UFCFFY-15-M Cyber Security Analytics¶

Practical Lab 5: Yet More Network Traffic Analysis¶


You have been asked to examine a sample of network traffic to investigate suspicious activity on some of the company workstations. The company directors need to be able to understand this data. They have asked for further visualisation of the PCAP to help explain what is happening during the data period.
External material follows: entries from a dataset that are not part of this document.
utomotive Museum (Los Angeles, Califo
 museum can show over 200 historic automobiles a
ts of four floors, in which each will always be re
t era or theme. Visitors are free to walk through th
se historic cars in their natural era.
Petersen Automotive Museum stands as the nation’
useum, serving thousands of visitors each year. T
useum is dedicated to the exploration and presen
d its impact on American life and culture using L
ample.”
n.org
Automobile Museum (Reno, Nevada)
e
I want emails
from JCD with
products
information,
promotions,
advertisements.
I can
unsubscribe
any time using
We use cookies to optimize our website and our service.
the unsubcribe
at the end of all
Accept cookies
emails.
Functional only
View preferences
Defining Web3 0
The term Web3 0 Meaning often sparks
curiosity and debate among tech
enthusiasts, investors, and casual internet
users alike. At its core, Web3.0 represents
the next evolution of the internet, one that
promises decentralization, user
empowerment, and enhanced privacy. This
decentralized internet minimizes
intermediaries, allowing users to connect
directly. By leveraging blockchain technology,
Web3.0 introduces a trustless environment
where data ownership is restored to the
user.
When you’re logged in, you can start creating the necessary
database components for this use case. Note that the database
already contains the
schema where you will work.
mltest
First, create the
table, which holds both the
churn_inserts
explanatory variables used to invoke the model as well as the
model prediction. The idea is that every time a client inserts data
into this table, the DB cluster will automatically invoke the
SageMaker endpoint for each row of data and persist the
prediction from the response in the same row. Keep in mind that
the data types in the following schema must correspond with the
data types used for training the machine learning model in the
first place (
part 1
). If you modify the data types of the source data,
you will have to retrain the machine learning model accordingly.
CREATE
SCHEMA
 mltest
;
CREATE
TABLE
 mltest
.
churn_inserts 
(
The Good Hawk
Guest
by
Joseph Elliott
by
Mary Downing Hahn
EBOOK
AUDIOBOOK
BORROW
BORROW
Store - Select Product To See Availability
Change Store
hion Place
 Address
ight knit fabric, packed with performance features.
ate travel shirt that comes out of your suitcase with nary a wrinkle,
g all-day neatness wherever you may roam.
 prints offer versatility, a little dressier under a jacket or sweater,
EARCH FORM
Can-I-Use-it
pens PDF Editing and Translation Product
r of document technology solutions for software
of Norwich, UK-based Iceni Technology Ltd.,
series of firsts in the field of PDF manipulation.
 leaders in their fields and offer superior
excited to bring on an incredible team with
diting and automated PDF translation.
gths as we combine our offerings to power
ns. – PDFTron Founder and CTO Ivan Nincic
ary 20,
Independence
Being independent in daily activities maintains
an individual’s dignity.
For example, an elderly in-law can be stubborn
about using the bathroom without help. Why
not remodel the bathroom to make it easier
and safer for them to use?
  • Can you analyse the packet capture (PCAP) file provided and produce useful visualisation outputs (e.g., node-link diagram, parallel coordinates) based on this, that can help further explain the observed activity?
In [44]:
### Load in the libraries and the data
import pandas as pd
import matplotlib.pyplot as plt
import seaborn as sns

def load_csv_data():
    data = pd.read_csv('./example_data/example_pcap.csv')
    return data

data = load_csv_data()
data
Out[44]:
No. Time Source Destination Protocol Length Info
0 1 01:05:49.468757 172.16.1.4 172.16.1.255 BROWSER 243 Host Announcement CARLFORCE-DC1, Workstation, ...
1 2 01:05:50.279222 172.16.1.4 172.16.1.255 BROWSER 243 Host Announcement CARLFORCE-DC1, Workstation, ...
2 3 01:06:10.328524 172.16.1.201 224.0.0.252 LLMNR 66 Standard query 0x229b A isatap
3 4 01:06:10.390913 172.16.1.201 172.16.1.4 DNS 76 Standard query 0x6ef6 A www.msftncsi.com
4 5 01:06:10.391325 172.16.1.201 172.16.1.4 DNS 76 Standard query 0x6ef6 A www.msftncsi.com
... ... ... ... ... ... ... ...
8154 8155 01:43:36.828784 172.16.1.141 174.127.99.158 TCP 66 [TCP Retransmission] 49211 > 2017 [SYN] Seq=...
8155 8156 01:43:36.946258 174.127.99.158 172.16.1.141 TCP 54 2017 > 49211 [RST, ACK] Seq=1 Ack=1 Win=0 Len=0
8156 8157 01:43:37.452810 172.16.1.141 174.127.99.158 TCP 62 [TCP Retransmission] 49211 > 2017 [SYN] Seq=...
8157 8158 01:43:37.563033 174.127.99.158 172.16.1.141 TCP 54 2017 > 49211 [RST, ACK] Seq=1 Ack=1 Win=0 Len=0
8158 8159 01:43:38.578617 172.16.1.141 174.127.99.158 TCP 66 49212 > 2017 [SYN] Seq=0 Win=8192 Len=0 MSS=...

8159 rows × 7 columns

In [84]:
# How may you create a network graph / node link graph using Python?

# This small code extract should help get you started.....

import numpy as np

srcs = data['Source']
dsts = data['Destination']
nodes = np.concatenate((srcs, dsts))
nodes = np.unique(nodes)

## Hint: NetworkX is a useful node-link library in Python - https://networkx.org/documentation/latest/tutorial.html
## You could try having each IP address as a node, and each edge defined by the source/destination pair
In [85]:
# How could you create a parallel coordinates chart using Python?

# This small code extract should help get you started.....

import pandas
import matplotlib.pyplot as plt
import seaborn as sns

protocol_list = ['DNS', 'HTTP', 'SMB2']
 
pc_data = data[['Source', 'Destination', 'Protocol', 'Length']]
pc_data = pc_data.astype(str)
pc_data = pc_data[pc_data['Protocol'].isin(protocol_list)]
 
# Hint: Pandas actually has a parallel coordinates capability built-in - https://pandas.pydata.org/pandas-docs/stable/reference/api/pandas.plotting.parallel_coordinates.html
# How would you take the subset of data above, plot this, and colour the lines based on the Protocol being used?